Activation functions are one of the most important choices to be made for the architecture of a neural network. Without an activation function, neural networks can essentially only act as a linear regression model. Since most datasets are non-linear to at least some degree, using an activation function facilitates the modeling of more complex relationships between variables, allowing a neural network to truly be a universal function approximator.
For each hidden layer node, the input nodes are multiplied by their current weights and then summed. As an example, consider a hidden layer node with three input nodes that might be modeled by:
n = (w1x1) + (w2x2) + (w3x3)
Where x1, x2, and x3 are input variables, and w1, w2, and w3 are the multiplicative weighting factors to be optimized by the neural network. Notice (as mentioned above) that this function is entirely linear. If we were to stop here, the best machine learning algorithm that the neural network could approximate is merely linear regression. Furthermore, each additional node in each new layer is still just a weighted linear combination of all previous inputs. If there is no activation function, the entire neural network could be represented by a single linear function!
The activation function takes this linear input and translates it into a nonlinear output.
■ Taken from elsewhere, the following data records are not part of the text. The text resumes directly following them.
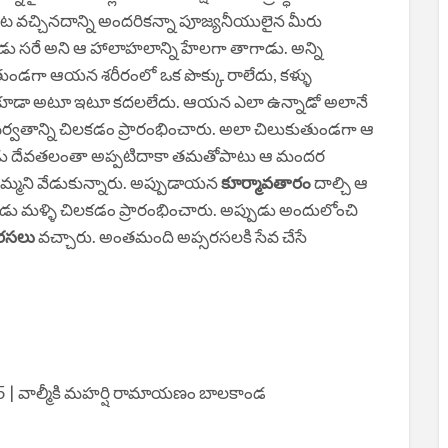
 వచ్చినదాన్ని అందరికన్నా పూజ్యనీయులైన మీరు
రుడు సరే అని ఆ హాలాహలాన్ని హేలగా తాగాడు. అన్ని
తుండగా ఆయన శరీరంలో ఒక పొక్కు రాలేదు, కళ్ళు
లు కూడా అటూ ఇటూ కదలలేదు. ఆయన ఎలా ఉన్నాడో అలానే
్వతాన్ని చిలకడం ప్రారంభించారు. అలా చిలుకుతుండగా ఆ
పుడు దేవతలంతా అప్పటిదాకా తమతోపాటు ఆ మందర
ి తెమ్మని వేడుకున్నారు. అప్పుడాయన
కూర్మావతారం
దాల్చి ఆ
అప్పుడు మళ్ళి చిలకడం ప్రారంభించారు. అప్పుడు అందులోంచి
సరసలు
వచ్చారు. అంతమంది అప్సరసలకి సేవ చేసే
 | వాల్మీకి మహర్షి రామాయణం బాలకాండ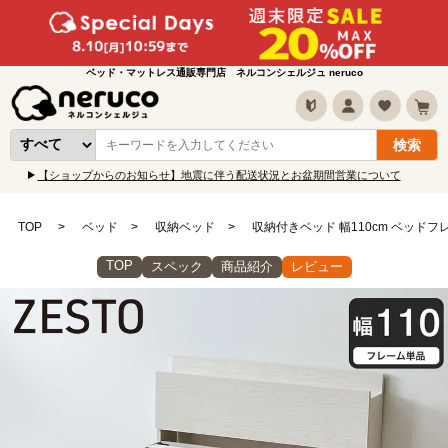
ベッド・マットレス通販専門店 ネルコンシェルジュ neruco
【ショップからのお知らせ】地震に伴う配送状況とお盆期間営業について
TOP
ベッド
収納ベッド
収納付きベッド 幅110cm ベッド
TOP
スペック
商品紹介
レビュー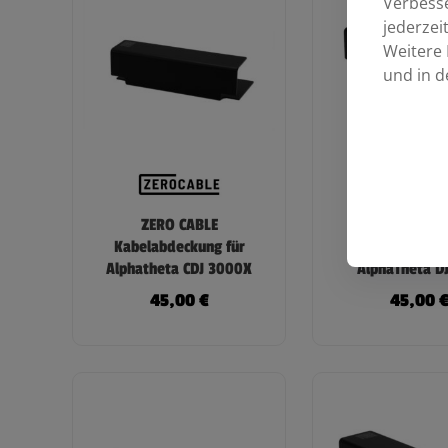
Verbess
jederzei
Weitere 
und in d
ZERO CABLE
ZERO CAB
Kabelabdeckung für
Kabelabdecku
Alphatheta CDJ 3000X
AlphaTheta D
45,00
€
45,00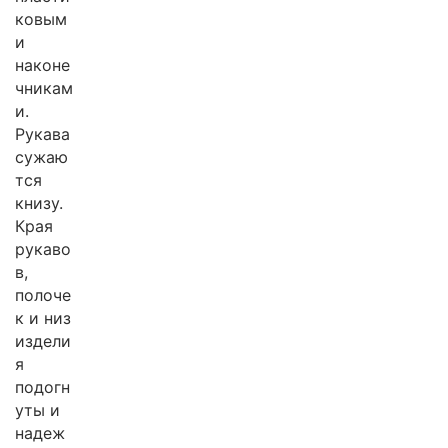
ковым
и
наконе
чникам
и.
Рукава
сужаю
тся
книзу.
Края
рукаво
в,
полоче
к и низ
издели
я
подогн
уты и
надеж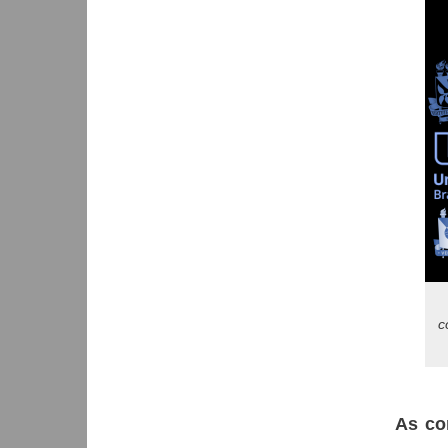
c
As co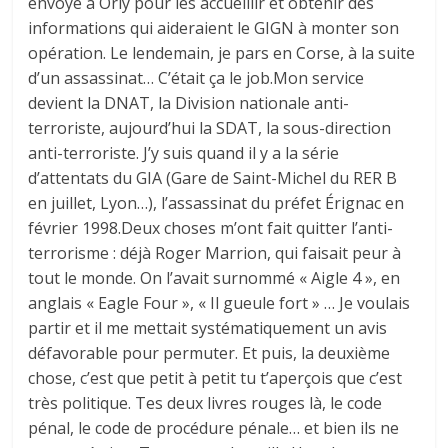
envoyé à Orly pour les accueillir et obtenir des
informations qui aideraient le GIGN à monter son
opération. Le lendemain, je pars en Corse, à la suite
d’un assassinat… C’était ça le job.Mon service
devient la DNAT, la Division nationale anti-
terroriste, aujourd’hui la SDAT, la sous-direction
anti-terroriste. J’y suis quand il y a la série
d’attentats du GIA (Gare de Saint-Michel du RER B
en juillet, Lyon…), l’assassinat du préfet Érignac en
février 1998.Deux choses m’ont fait quitter l’anti-
terrorisme : déjà Roger Marrion, qui faisait peur à
tout le monde. On l’avait surnommé « Aigle 4 », en
anglais « Eagle Four », « Il gueule fort » … Je voulais
partir et il me mettait systématiquement un avis
défavorable pour permuter. Et puis, la deuxième
chose, c’est que petit à petit tu t’aperçois que c’est
très politique. Tes deux livres rouges là, le code
pénal, le code de procédure pénale… et bien ils ne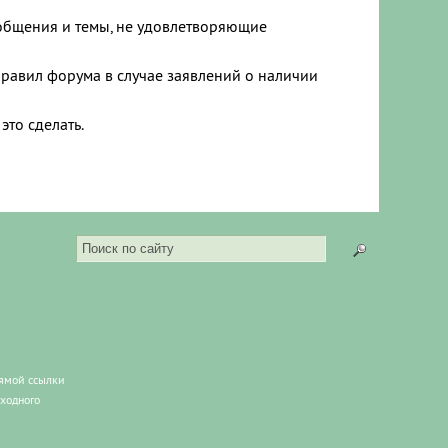
ообщения и темы, не удовлетворяющие
правил форума в случае заявлений о наличии
это сделать.
рямой ссылки
сходного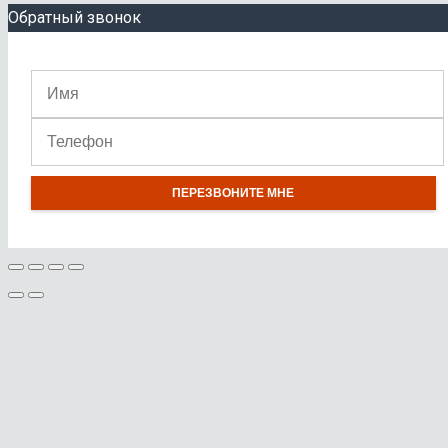
Обратный звонок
For example, a logistic activation function is given by:
f(x) = 1 / (1 - exp(-n))
Where "n" is the value of the hidden layer node, the same as the first equation above. This transfer function allows the output to model non-linear system behavior, which most real-world problems will exhibit.
The logistic activation function, mentioned above, looks like:
In [1]:
import numpy as np
import matplotlib.pyplot as plt
%matplotlib inline
x = np.arange(-5, 5, 0.01)
y = 1 / (1 + np.exp(-x))
plt.plot(x,y)
plt.title('Logistic Activation Function')
plt.xlabel('Input')
plt.ylabel('Output');
Logistic activation functions are often used for classification problems, because of the asymptotic behavior near the positive and negative ends of the function, with a gradual transition in between. Any value below -4 in the above plot is roughly 0, while values above 4 are very close to 1.
The hyperbolic tangent activation function (also known as "tanh") looks like:
In [2]:
x = np.arange(-5, 5, 0.01)
y = (2 / (1 + np.exp(-2*x)))-1
plt.plot(x,y)
plt.title('Tanh Activation Function')
plt.xlabel('Input')
plt.ylabel('Output');
Notice that the shape of the tanh function is very similar to the logistic function, but the "middle" of the function is much more sharply defined. Conceptually, the tanh function might work better in classification when the classes can be more clearly defined.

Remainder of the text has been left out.